### [Data to examine]
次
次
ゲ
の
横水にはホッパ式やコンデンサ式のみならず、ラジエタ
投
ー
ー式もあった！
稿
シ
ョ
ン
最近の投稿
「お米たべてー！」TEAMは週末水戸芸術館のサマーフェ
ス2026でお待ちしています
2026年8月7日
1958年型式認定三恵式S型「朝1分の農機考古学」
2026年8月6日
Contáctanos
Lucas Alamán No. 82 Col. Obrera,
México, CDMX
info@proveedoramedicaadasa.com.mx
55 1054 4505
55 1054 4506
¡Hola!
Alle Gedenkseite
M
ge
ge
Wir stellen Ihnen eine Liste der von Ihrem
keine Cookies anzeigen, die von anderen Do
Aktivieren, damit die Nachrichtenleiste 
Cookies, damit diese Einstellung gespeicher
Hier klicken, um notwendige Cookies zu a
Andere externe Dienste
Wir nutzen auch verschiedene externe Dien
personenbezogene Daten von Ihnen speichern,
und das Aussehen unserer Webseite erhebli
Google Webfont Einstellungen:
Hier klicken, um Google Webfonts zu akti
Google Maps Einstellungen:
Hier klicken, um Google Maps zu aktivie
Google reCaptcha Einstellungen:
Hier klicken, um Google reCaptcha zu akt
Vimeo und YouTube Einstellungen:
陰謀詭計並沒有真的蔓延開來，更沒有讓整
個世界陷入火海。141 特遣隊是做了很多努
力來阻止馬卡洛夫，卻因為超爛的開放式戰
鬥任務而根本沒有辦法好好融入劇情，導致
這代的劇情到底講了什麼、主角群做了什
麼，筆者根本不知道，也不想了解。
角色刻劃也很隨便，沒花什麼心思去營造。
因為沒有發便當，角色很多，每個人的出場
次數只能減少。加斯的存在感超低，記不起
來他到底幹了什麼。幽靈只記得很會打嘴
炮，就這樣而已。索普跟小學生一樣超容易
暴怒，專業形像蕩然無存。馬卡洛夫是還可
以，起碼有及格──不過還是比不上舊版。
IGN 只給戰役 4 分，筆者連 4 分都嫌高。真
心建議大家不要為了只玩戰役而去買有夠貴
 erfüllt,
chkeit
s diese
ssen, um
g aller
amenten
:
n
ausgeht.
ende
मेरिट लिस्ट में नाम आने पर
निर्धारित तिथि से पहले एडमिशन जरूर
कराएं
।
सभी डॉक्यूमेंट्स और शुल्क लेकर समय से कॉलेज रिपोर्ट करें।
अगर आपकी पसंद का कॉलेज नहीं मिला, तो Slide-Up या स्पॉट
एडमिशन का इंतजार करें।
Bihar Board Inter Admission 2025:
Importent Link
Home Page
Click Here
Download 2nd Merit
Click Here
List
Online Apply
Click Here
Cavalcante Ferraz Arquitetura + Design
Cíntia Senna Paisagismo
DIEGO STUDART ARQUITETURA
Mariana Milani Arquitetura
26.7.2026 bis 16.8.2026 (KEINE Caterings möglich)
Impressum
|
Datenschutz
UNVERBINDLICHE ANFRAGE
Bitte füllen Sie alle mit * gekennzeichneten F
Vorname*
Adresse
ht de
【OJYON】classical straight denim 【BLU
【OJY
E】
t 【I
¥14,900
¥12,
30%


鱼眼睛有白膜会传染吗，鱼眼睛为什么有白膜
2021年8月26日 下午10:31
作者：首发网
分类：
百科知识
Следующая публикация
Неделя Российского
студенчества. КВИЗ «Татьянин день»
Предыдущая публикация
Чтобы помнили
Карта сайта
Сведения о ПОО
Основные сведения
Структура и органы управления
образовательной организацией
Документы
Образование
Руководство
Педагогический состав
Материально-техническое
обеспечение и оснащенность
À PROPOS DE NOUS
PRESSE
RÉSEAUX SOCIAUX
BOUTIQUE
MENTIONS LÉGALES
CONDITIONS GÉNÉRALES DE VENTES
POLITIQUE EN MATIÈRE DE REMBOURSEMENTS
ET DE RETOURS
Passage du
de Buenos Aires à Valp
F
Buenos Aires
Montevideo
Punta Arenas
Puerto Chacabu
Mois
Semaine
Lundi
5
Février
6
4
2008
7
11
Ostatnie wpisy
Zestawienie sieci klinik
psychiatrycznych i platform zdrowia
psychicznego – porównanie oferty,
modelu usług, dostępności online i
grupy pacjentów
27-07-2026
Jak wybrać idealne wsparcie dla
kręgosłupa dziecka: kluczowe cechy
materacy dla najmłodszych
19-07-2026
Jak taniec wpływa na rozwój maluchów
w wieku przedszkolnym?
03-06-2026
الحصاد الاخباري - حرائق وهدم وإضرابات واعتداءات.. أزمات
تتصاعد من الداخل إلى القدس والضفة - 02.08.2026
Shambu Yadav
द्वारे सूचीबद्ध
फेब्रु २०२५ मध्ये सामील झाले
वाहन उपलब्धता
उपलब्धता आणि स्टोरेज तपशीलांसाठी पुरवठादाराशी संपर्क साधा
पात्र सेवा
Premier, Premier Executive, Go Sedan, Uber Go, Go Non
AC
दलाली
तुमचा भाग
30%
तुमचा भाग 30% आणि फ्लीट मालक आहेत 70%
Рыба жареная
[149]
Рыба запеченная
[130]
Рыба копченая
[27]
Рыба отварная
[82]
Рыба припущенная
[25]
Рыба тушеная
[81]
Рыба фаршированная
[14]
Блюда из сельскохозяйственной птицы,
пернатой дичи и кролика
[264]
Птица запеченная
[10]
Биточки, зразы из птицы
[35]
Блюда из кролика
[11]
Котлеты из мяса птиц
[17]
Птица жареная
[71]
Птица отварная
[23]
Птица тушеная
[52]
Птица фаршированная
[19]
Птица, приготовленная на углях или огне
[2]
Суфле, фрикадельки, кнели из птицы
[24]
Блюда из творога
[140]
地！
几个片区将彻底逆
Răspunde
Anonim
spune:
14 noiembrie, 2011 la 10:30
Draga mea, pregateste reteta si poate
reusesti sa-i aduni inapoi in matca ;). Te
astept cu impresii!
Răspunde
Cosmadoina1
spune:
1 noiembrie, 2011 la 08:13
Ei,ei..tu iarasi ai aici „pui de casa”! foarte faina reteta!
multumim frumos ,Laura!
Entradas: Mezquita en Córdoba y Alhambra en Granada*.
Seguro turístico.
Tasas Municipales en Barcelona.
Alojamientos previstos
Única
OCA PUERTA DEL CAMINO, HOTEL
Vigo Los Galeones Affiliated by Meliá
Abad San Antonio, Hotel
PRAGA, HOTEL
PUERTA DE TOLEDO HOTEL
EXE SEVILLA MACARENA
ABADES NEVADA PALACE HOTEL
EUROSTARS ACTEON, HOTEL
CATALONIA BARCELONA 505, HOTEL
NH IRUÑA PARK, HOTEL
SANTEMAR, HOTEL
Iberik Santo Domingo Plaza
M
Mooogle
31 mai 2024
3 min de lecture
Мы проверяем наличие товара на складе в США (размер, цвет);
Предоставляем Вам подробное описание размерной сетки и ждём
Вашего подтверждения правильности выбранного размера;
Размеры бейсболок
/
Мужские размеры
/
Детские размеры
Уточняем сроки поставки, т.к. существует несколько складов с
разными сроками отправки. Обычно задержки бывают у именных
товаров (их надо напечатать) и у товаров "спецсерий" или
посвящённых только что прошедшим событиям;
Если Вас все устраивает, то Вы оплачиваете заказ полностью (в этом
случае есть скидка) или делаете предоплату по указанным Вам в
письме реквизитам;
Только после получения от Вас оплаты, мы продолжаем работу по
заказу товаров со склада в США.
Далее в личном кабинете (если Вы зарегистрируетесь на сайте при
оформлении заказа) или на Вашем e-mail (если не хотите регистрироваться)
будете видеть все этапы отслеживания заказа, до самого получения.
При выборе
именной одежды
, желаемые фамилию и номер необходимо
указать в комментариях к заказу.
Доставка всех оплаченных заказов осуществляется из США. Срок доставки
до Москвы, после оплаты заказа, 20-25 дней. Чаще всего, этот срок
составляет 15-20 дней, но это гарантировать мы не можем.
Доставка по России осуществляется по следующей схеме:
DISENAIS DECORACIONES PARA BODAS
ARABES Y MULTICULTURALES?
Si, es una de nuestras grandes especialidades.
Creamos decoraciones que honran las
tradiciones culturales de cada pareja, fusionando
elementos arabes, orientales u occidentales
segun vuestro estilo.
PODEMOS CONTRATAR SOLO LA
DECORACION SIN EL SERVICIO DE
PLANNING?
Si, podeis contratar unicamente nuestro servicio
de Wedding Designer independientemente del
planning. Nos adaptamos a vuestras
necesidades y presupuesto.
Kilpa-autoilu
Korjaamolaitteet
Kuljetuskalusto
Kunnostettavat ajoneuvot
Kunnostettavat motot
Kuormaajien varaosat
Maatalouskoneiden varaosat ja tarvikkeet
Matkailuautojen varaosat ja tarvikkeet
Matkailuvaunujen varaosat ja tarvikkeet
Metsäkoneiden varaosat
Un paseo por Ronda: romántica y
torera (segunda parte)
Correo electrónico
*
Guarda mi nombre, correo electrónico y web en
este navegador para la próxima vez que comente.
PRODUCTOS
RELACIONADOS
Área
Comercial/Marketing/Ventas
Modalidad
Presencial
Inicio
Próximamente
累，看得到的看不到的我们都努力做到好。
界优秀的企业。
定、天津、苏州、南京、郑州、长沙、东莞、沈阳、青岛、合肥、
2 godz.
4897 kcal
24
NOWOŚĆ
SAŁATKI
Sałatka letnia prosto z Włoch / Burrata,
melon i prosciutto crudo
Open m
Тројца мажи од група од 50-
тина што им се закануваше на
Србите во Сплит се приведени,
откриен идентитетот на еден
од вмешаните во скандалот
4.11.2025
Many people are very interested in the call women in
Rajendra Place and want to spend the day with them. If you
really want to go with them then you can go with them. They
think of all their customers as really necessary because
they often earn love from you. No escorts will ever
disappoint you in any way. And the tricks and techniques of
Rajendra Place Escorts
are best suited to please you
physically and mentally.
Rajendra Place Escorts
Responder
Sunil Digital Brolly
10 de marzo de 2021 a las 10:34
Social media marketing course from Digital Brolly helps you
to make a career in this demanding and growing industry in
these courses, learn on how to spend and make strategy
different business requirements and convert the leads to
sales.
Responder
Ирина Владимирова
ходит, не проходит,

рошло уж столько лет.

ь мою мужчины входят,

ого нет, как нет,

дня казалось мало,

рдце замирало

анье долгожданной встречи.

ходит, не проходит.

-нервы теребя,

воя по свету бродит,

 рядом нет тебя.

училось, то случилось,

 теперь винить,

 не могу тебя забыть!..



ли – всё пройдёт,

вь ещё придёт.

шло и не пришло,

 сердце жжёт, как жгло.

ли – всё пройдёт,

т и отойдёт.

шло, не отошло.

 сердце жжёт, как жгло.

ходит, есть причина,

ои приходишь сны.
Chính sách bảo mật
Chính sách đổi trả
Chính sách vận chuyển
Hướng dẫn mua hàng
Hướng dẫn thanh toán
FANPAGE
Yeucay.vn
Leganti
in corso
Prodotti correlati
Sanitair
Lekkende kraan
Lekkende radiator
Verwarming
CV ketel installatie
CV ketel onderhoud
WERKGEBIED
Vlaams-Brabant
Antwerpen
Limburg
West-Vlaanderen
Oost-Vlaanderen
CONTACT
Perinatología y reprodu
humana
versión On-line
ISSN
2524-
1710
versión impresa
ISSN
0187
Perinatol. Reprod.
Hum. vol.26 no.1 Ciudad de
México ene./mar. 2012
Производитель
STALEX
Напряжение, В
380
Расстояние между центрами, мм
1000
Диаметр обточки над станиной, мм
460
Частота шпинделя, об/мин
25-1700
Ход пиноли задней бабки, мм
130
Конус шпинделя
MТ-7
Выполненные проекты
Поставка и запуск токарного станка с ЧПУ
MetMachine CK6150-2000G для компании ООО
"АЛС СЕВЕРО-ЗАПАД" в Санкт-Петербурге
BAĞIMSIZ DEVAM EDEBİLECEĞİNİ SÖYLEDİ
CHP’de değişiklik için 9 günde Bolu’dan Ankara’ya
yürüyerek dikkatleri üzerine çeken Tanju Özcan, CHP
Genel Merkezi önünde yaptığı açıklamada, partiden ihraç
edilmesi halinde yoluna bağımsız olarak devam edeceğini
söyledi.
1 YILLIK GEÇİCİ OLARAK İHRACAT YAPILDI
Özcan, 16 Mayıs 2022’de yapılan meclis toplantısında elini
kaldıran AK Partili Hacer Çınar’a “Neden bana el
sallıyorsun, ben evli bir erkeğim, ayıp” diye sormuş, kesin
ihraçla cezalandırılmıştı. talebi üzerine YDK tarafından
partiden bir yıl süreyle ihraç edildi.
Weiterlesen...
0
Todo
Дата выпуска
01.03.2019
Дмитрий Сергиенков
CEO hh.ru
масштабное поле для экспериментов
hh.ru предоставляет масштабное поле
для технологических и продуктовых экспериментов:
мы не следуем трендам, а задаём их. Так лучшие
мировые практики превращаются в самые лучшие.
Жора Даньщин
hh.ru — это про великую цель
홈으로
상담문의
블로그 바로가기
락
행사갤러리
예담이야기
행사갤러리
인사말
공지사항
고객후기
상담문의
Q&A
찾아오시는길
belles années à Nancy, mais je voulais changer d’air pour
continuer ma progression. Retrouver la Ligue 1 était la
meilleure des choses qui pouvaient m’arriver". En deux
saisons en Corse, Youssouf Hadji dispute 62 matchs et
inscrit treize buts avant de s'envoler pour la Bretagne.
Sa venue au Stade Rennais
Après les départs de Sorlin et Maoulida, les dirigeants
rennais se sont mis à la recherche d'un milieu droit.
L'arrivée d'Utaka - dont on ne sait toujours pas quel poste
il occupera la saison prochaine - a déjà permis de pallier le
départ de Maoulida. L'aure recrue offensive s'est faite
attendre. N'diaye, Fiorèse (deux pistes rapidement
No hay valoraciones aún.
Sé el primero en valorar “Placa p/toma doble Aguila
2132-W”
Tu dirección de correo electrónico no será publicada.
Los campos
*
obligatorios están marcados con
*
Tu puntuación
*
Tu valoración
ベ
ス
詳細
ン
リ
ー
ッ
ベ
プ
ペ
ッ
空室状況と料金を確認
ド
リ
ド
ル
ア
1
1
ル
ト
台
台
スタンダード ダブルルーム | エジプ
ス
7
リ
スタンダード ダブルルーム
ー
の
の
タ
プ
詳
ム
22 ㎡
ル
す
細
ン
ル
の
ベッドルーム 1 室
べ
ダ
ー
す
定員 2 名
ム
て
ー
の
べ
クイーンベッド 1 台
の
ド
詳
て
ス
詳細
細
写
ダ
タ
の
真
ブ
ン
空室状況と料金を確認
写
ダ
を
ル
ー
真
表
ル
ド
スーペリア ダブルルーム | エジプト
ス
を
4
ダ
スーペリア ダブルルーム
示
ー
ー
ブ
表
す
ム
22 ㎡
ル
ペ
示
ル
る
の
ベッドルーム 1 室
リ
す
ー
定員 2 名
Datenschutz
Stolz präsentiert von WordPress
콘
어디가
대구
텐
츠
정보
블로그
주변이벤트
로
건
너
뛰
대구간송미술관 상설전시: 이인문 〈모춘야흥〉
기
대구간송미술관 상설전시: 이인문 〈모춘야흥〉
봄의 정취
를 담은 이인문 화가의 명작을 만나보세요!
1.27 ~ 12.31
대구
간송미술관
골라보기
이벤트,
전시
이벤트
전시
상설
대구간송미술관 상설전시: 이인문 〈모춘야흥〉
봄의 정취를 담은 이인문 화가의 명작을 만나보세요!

### [Required action]
Please work out the number of lines in the listing that hold "Digital". Nothing besides the number is wanted.

### [Solved problem]
2